### [Task goal]
Among the lines of the records below, copy those that hold the word "hanno".

::::::::::

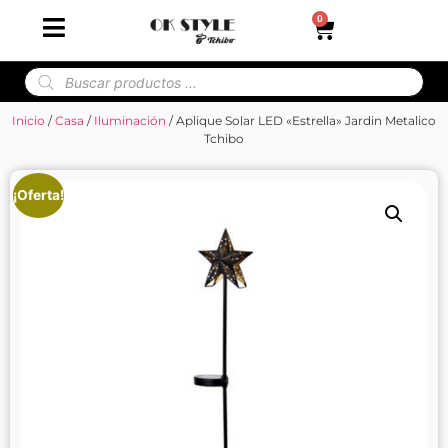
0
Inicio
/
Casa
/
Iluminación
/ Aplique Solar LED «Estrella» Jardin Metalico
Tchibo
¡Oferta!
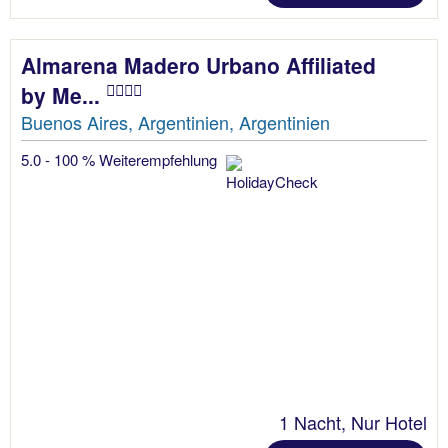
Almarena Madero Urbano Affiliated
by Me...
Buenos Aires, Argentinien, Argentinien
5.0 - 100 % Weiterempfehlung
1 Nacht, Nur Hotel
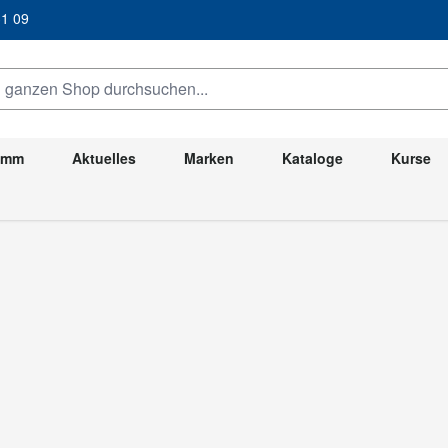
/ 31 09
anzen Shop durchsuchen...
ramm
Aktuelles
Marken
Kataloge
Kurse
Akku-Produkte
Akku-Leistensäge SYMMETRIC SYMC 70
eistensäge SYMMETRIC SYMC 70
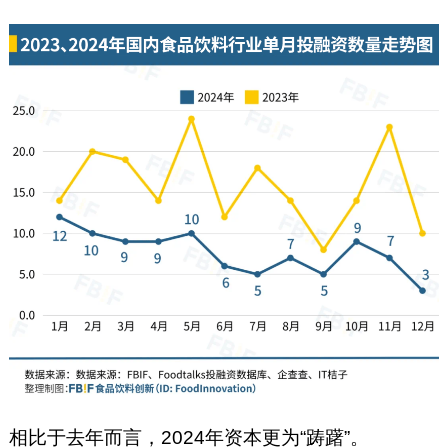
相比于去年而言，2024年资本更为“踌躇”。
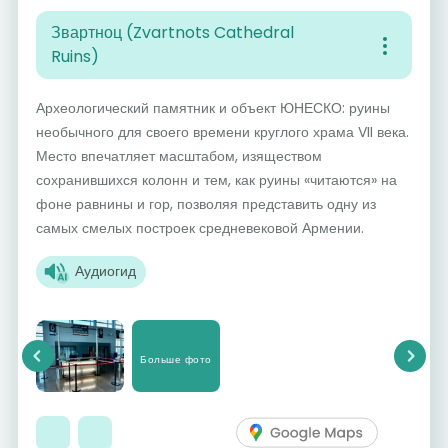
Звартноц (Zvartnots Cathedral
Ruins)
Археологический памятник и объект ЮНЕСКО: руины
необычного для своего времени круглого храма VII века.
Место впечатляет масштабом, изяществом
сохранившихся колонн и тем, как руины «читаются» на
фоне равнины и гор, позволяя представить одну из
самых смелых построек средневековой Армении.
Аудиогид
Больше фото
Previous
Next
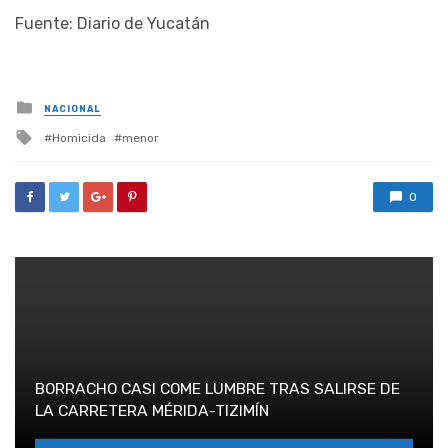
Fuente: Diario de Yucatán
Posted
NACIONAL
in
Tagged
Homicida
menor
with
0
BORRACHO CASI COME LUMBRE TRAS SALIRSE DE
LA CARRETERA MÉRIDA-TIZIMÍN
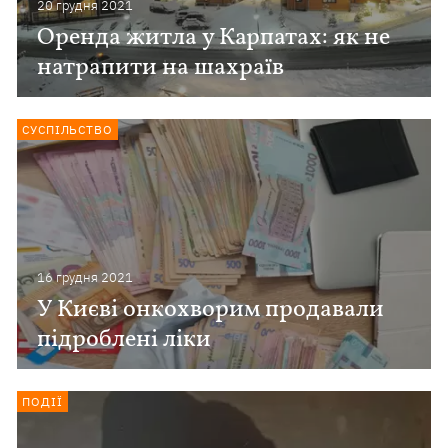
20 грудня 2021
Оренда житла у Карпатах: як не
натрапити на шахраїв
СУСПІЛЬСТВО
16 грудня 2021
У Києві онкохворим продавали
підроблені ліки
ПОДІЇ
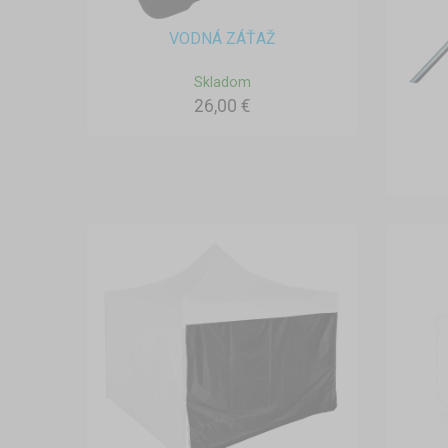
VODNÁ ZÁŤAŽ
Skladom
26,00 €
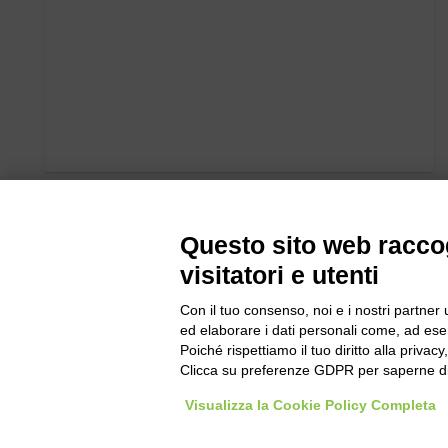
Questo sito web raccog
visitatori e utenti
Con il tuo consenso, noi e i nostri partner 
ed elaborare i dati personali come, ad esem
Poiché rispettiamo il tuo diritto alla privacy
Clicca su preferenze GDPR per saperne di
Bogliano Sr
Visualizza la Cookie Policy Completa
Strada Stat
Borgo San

::::::::::

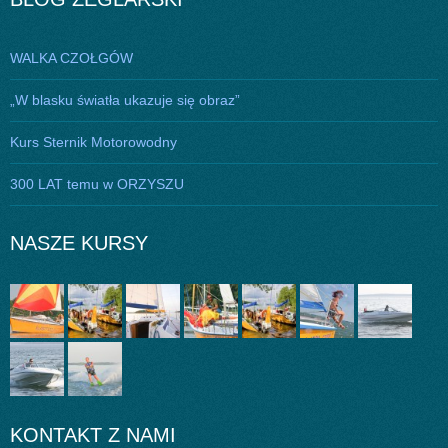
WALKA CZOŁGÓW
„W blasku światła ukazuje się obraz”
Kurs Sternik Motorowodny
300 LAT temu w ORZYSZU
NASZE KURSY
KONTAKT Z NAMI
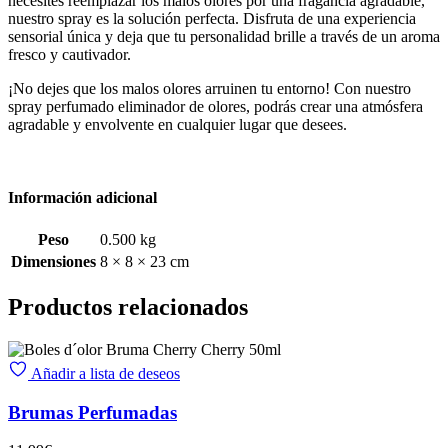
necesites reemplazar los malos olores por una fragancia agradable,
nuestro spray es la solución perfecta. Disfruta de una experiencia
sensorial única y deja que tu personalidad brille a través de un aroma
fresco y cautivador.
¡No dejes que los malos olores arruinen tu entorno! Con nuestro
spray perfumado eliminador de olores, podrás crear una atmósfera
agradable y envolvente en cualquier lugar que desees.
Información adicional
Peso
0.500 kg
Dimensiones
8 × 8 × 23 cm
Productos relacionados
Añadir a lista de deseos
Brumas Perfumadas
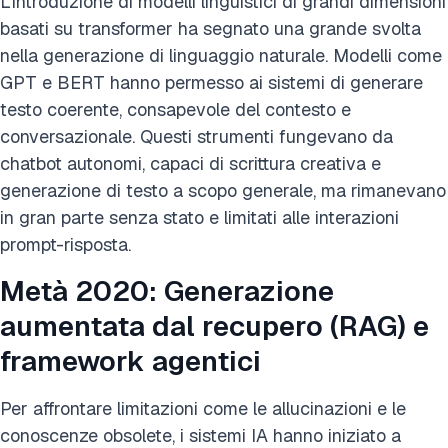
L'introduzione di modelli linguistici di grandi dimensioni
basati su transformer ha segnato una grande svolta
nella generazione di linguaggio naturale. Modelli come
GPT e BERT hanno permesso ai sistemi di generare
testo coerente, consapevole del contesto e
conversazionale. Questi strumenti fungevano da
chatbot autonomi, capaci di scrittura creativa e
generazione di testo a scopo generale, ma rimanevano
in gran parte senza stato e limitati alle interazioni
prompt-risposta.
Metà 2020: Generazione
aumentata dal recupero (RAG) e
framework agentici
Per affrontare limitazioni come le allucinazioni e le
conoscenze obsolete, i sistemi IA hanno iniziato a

::::::::::

### [Exercise solution]
GPT e BERT hanno permesso ai sistemi di generare
conoscenze obsolete, i sistemi IA hanno iniziato a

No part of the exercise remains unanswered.